_Your task:_ From the records below, print exactly the lines starting at the one containing "assurance pret pas cher" and ending at the one containing "Website: www.sieuthiav.net", ends included, and nothing else.

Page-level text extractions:
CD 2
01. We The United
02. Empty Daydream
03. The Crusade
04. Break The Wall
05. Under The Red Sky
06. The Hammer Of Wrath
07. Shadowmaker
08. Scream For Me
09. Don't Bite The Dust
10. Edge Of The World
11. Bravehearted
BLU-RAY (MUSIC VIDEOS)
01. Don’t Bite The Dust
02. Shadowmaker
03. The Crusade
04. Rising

---

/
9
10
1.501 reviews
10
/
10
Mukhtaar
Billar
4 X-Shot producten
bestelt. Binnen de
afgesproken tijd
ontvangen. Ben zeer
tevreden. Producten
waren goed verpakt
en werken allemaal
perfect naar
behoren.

* * *

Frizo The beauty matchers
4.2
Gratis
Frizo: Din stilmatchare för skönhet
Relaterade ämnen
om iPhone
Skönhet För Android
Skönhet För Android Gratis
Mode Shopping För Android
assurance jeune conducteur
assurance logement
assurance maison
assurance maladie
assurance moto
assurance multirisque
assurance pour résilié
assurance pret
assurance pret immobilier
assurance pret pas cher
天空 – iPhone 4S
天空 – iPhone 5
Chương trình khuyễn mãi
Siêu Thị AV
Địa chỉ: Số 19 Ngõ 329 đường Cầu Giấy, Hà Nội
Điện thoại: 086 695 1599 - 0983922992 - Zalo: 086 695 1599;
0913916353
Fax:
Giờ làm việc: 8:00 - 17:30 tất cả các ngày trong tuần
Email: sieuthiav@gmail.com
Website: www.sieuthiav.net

_Task response:_
assurance pret pas cher
天空 – iPhone 4S
天空 – iPhone 5
Chương trình khuyễn mãi
Siêu Thị AV
Địa chỉ: Số 19 Ngõ 329 đường Cầu Giấy, Hà Nội
Điện thoại: 086 695 1599 - 0983922992 - Zalo: 086 695 1599;
0913916353
Fax:
Giờ làm việc: 8:00 - 17:30 tất cả các ngày trong tuần
Email: sieuthiav@gmail.com
Website: www.sieuthiav.net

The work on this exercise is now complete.